• [Your task]: Restate the records exactly. Include all of them.

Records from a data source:
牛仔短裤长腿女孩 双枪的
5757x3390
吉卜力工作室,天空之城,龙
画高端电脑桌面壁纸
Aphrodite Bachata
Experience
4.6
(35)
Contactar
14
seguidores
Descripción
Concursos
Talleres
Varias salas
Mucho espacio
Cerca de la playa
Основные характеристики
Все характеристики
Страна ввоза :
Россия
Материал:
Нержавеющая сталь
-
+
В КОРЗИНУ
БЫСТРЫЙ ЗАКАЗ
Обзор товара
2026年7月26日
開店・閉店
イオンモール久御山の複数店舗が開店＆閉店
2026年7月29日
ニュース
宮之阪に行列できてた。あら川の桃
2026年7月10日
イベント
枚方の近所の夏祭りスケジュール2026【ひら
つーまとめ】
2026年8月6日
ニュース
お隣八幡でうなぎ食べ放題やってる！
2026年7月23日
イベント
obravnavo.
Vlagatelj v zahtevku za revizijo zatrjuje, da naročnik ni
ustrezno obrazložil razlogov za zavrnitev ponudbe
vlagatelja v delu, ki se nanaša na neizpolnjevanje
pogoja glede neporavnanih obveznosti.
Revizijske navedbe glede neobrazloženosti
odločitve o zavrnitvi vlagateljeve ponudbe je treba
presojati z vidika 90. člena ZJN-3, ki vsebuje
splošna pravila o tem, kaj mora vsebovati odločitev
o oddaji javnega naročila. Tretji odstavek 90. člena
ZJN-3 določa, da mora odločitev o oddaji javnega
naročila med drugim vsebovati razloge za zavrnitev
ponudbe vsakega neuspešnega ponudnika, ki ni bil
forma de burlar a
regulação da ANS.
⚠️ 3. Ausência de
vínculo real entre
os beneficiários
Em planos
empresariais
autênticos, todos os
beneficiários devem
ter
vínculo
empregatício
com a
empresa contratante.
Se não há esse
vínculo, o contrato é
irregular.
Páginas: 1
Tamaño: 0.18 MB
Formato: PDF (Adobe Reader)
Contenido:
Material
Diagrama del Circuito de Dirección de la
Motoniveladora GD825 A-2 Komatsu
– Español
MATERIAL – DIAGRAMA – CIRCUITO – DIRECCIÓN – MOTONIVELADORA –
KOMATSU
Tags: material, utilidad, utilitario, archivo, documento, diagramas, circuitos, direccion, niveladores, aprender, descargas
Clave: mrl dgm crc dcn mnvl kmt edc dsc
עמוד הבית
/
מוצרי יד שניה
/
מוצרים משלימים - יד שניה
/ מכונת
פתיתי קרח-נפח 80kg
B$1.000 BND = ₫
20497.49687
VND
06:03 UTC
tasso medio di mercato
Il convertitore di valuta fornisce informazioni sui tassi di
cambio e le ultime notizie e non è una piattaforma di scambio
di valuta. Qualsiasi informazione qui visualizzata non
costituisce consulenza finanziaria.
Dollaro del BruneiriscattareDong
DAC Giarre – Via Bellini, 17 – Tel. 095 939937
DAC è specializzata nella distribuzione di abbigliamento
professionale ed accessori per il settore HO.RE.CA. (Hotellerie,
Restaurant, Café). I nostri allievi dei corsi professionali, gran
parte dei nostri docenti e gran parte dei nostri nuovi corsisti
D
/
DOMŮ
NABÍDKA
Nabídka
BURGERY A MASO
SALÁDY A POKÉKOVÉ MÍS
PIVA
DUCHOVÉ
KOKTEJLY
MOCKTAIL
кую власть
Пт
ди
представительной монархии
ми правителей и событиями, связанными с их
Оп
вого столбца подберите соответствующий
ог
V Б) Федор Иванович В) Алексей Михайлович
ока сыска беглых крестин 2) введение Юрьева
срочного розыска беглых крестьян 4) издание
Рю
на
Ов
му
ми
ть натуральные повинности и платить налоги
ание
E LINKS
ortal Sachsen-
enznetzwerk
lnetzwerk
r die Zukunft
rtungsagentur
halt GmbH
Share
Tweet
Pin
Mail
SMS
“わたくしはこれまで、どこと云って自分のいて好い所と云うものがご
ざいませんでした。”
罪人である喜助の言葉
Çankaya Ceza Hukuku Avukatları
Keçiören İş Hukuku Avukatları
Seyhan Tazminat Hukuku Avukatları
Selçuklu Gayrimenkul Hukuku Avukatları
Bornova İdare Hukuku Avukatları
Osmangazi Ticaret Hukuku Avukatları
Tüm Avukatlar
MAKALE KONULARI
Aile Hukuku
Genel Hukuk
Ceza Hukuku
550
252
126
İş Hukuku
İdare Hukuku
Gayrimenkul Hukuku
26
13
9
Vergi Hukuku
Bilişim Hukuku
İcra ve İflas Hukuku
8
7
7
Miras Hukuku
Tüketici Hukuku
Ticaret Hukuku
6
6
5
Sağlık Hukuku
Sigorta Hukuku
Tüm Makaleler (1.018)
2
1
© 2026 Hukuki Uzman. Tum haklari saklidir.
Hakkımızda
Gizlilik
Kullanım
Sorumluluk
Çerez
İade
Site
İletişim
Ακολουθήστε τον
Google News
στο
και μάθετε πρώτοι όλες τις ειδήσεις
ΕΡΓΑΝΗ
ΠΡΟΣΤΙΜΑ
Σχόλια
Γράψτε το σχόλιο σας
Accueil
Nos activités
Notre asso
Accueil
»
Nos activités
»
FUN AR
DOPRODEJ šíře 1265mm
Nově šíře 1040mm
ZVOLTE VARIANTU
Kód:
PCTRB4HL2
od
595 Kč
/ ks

• [Solution for this task]:
牛仔短裤长腿女孩 双枪的
5757x3390
吉卜力工作室,天空之城,龙
画高端电脑桌面壁纸
Aphrodite Bachata
Experience
4.6
(35)
Contactar
14
seguidores
Descripción
Concursos
Talleres
Varias salas
Mucho espacio
Cerca de la playa
Основные характеристики
Все характеристики
Страна ввоза :
Россия
Материал:
Нержавеющая сталь
-
+
В КОРЗИНУ
БЫСТРЫЙ ЗАКАЗ
Обзор товара
2026年7月26日
開店・閉店
イオンモール久御山の複数店舗が開店＆閉店
2026年7月29日
ニュース
宮之阪に行列できてた。あら川の桃
2026年7月10日
イベント
枚方の近所の夏祭りスケジュール2026【ひら
つーまとめ】
2026年8月6日
ニュース
お隣八幡でうなぎ食べ放題やってる！
2026年7月23日
イベント
obravnavo.
Vlagatelj v zahtevku za revizijo zatrjuje, da naročnik ni
ustrezno obrazložil razlogov za zavrnitev ponudbe
vlagatelja v delu, ki se nanaša na neizpolnjevanje
pogoja glede neporavnanih obveznosti.
Revizijske navedbe glede neobrazloženosti
odločitve o zavrnitvi vlagateljeve ponudbe je treba
presojati z vidika 90. člena ZJN-3, ki vsebuje
splošna pravila o tem, kaj mora vsebovati odločitev
o oddaji javnega naročila. Tretji odstavek 90. člena
ZJN-3 določa, da mora odločitev o oddaji javnega
naročila med drugim vsebovati razloge za zavrnitev
ponudbe vsakega neuspešnega ponudnika, ki ni bil
forma de burlar a
regulação da ANS.
⚠️ 3. Ausência de
vínculo real entre
os beneficiários
Em planos
empresariais
autênticos, todos os
beneficiários devem
ter
vínculo
empregatício
com a
empresa contratante.
Se não há esse
vínculo, o contrato é
irregular.
Páginas: 1
Tamaño: 0.18 MB
Formato: PDF (Adobe Reader)
Contenido:
Material
Diagrama del Circuito de Dirección de la
Motoniveladora GD825 A-2 Komatsu
– Español
MATERIAL – DIAGRAMA – CIRCUITO – DIRECCIÓN – MOTONIVELADORA –
KOMATSU
Tags: material, utilidad, utilitario, archivo, documento, diagramas, circuitos, direccion, niveladores, aprender, descargas
Clave: mrl dgm crc dcn mnvl kmt edc dsc
עמוד הבית
/
מוצרי יד שניה
/
מוצרים משלימים - יד שניה
/ מכונת
פתיתי קרח-נפח 80kg
B$1.000 BND = ₫
20497.49687
VND
06:03 UTC
tasso medio di mercato
Il convertitore di valuta fornisce informazioni sui tassi di
cambio e le ultime notizie e non è una piattaforma di scambio
di valuta. Qualsiasi informazione qui visualizzata non
costituisce consulenza finanziaria.
Dollaro del BruneiriscattareDong
DAC Giarre – Via Bellini, 17 – Tel. 095 939937
DAC è specializzata nella distribuzione di abbigliamento
professionale ed accessori per il settore HO.RE.CA. (Hotellerie,
Restaurant, Café). I nostri allievi dei corsi professionali, gran
parte dei nostri docenti e gran parte dei nostri nuovi corsisti
D
/
DOMŮ
NABÍDKA
Nabídka
BURGERY A MASO
SALÁDY A POKÉKOVÉ MÍS
PIVA
DUCHOVÉ
KOKTEJLY
MOCKTAIL
кую власть
Пт
ди
представительной монархии
ми правителей и событиями, связанными с их
Оп
вого столбца подберите соответствующий
ог
V Б) Федор Иванович В) Алексей Михайлович
ока сыска беглых крестин 2) введение Юрьева
срочного розыска беглых крестьян 4) издание
Рю
на
Ов
му
ми
ть натуральные повинности и платить налоги
ание
E LINKS
ortal Sachsen-
enznetzwerk
lnetzwerk
r die Zukunft
rtungsagentur
halt GmbH
Share
Tweet
Pin
Mail
SMS
“わたくしはこれまで、どこと云って自分のいて好い所と云うものがご
ざいませんでした。”
罪人である喜助の言葉
Çankaya Ceza Hukuku Avukatları
Keçiören İş Hukuku Avukatları
Seyhan Tazminat Hukuku Avukatları
Selçuklu Gayrimenkul Hukuku Avukatları
Bornova İdare Hukuku Avukatları
Osmangazi Ticaret Hukuku Avukatları
Tüm Avukatlar
MAKALE KONULARI
Aile Hukuku
Genel Hukuk
Ceza Hukuku
550
252
126
İş Hukuku
İdare Hukuku
Gayrimenkul Hukuku
26
13
9
Vergi Hukuku
Bilişim Hukuku
İcra ve İflas Hukuku
8
7
7
Miras Hukuku
Tüketici Hukuku
Ticaret Hukuku
6
6
5
Sağlık Hukuku
Sigorta Hukuku
Tüm Makaleler (1.018)
2
1
© 2026 Hukuki Uzman. Tum haklari saklidir.
Hakkımızda
Gizlilik
Kullanım
Sorumluluk
Çerez
İade
Site
İletişim
Ακολουθήστε τον
Google News
στο
και μάθετε πρώτοι όλες τις ειδήσεις
ΕΡΓΑΝΗ
ΠΡΟΣΤΙΜΑ
Σχόλια
Γράψτε το σχόλιο σας
Accueil
Nos activités
Notre asso
Accueil
»
Nos activités
»
FUN AR
DOPRODEJ šíře 1265mm
Nově šíře 1040mm
ZVOLTE VARIANTU
Kód:
PCTRB4HL2
od
595 Kč
/ ks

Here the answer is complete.